▸ **Records to use**
----------

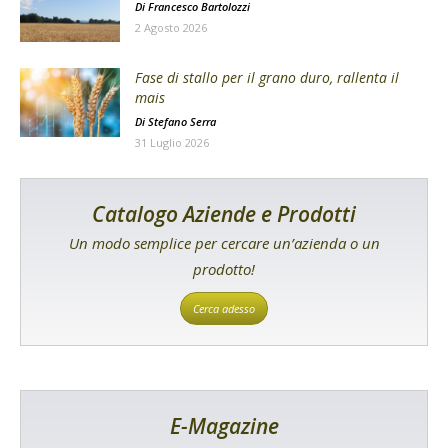
Di
Francesco Bartolozzi
2 Agosto 2026
Fase di stallo per il grano duro, rallenta il
mais
Di
Stefano Serra
31 Luglio 2026
Catalogo Aziende e Prodotti
Un modo semplice per cercare un’azienda o un
prodotto!
Cerca adesso
E-Magazine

----------

From the line containing "31 Luglio 2026" through the last line of the entries above, print each line exactly as it stands.

▸ **Answer space**
31 Luglio 2026
Catalogo Aziende e Prodotti
Un modo semplice per cercare un’azienda o un
prodotto!
Cerca adesso
E-Magazine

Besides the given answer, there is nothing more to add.